Due to these inflammatory indicators with intrinsic correlations, recent studies have reported that prechemotherapy NLR and PLR are useful factors for predicting tumor response after chemotherapy in various cancer.26 However, there is a great deal of risk and bias in only one index or detection. For more comprehensive assessment on prognosis, we used the coNLR‐PLR score system that combined these 2 inflammation‐based indices to analyze OS and RFS in this present study, which could more accurately reflect the values of NLR and PLR before chemotherapy. Instead of being stratified into only 3 scores (0, 1, and 2) as with Glasgow prognostic score,27 the coNLR‐PLR score system is calculated by the cut‐off value of their ROC curves. As far as known, this is the first study exploring the association of the coNLR‐PLR index with prognosis in CRC patients with chemotherapy. It was demonstrated that such index could serve effectively as a stronger, independent prognostic factor and higher score group is closely in consistent with poor prognosis for OS and RFS. The coNLR‐PLR system combines two inflammation‐related indices, NLR and PLR, so it may reflect the systemic inflammatory response (SIR) status more comprehensively, and is arguably a superior predictor of prognosis. Besides coNLR‐PLR, cancer stage was also identified as a robust prognostic indicator in the univariate and multivariate analysis, which was consistent with the results of previous studies.28, 29 Compared with these prognostic indicators, these inflammatory biomarkers have advantages of being simple, easily available, economical, objective, and reproducible and could be measured at the beginning of chemotherapy treatment and monitored throughout the entire therapy periods.30 In addition, the complementary combination of coNLR‐PLR could form a more complex model, which may provide firm prognostic information for clinicians.

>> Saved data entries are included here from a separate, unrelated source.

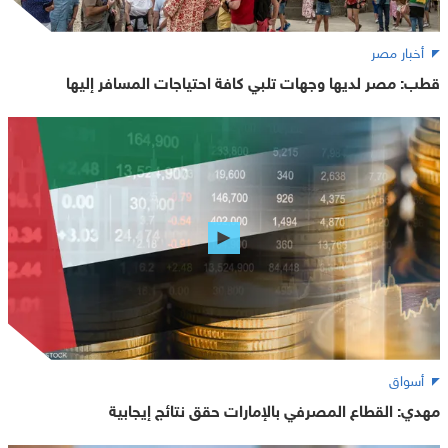
أخبار مصر
قطب: مصر لديها وجهات تلبي كافة احتياجات المسافر إليها
أسواق
مهدي: القطاع المصرفي بالإمارات حقق نتائج إيجابية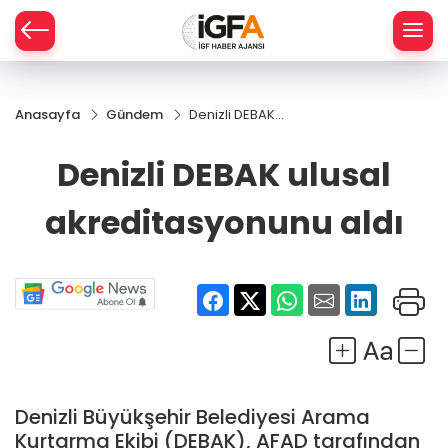
Anasayfa
Gündem
Denizli DEBAK
ÇE
ulusal
akreditasyonunu
Denizli DEBAK ulusal
aldı
RAY
akreditasyonunu aldı
SPOR
R
Denizli Büyükşehir Belediyesi Arama
Kurtarma Ekibi (DEBAK), AFAD tarafından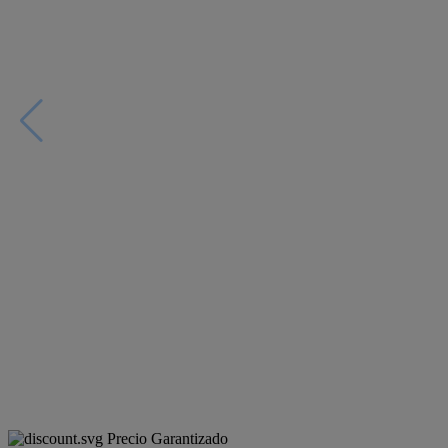
Precio Garantizado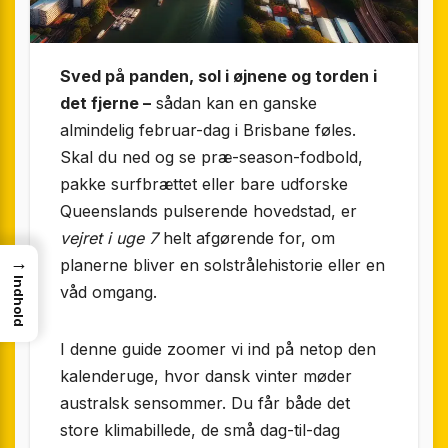
Sved på panden, sol i øjnene og torden i
det fjerne –
sådan kan en ganske
almindelig februar-dag i Brisbane føles.
Skal du ned og se præ-season-fodbold,
pakke surfbrættet eller bare udforske
Queenslands pulserende hovedstad, er
vejret i uge 7
helt afgørende for, om
→
planerne bliver en solstrålehistorie eller en
Indhold
våd omgang.
I denne guide zoomer vi ind på netop den
kalenderuge, hvor dansk vinter møder
australsk sensommer. Du får både det
store klimabillede, de små dag-til-dag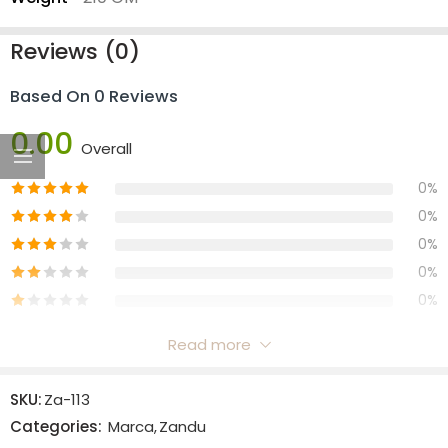
Reviews (0)
Based On 0 Reviews
0.00
Overall
0%
0%
0%
0%
0%
Read more
Reviews
SKU:
Za-113
There are no reviews yet.
Categories:
Marca
,
Zandu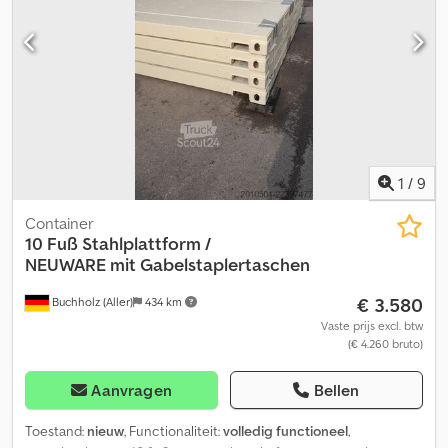
1
/
9
Container
10 Fuß Stahlplattform /
NEUWARE
mit Gabelstaplertaschen
€ 3.580
Buchholz (Aller)
434 km
Vaste prijs excl. btw
(€ 4.260 bruto)
Aanvragen
Bellen
Toestand:
nieuw
, Functionaliteit:
volledig functioneel
,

Our study has some limitations that deserve to be mentioned. First, it is a retrospective investigation, so it exists as a potential bias in the selection of patients. Second, we did not evaluate the adverse reactions from chemotherapy, which might have affected the quality of patient life and survival. Finally, whether such inflammatory indicators could be incorporated into the stratification system of cancer patients to address individual treatment needs has to be clarified in future prospective studies.

CONCLUSION

In summary, our study demonstrated that the novel indicator of coNLR‐PLR system is independently correlated with the survival prognosis, suggesting the important roles of peripheral blood cells in bridging the cancer‐host interaction during the different steps of adjuvant chemotherapy. Due to the retrospective design of the current study, further prospective studies are required to validate our findings.

CONFLICT OF INTEREST

All authors have no conflict of interest to declare.